> **Work task**: Quote exactly, and only, the lines from the one with "Finding and Valuation" through the end of the listing.

> **Given data**:
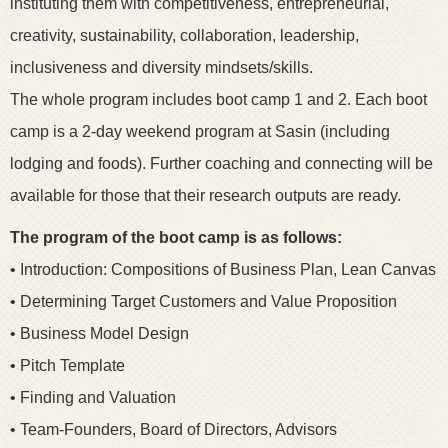
instituting them with competitiveness, entrepreneurial,
creativity, sustainability, collaboration, leadership,
inclusiveness and diversity mindsets/skills.
The whole program includes boot camp 1 and 2. Each boot
camp is a 2-day weekend program at Sasin (including
lodging and foods). Further coaching and connecting will be
available for those that their research outputs are ready.
The program of the boot camp is as follows:
• Introduction: Compositions of Business Plan, Lean Canvas
• Determining Target Customers and Value Proposition
• Business Model Design
• Pitch Template
• Finding and Valuation
• Team-Founders, Board of Directors, Advisors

> **Completed exercise**:
• Finding and Valuation
• Team-Founders, Board of Directors, Advisors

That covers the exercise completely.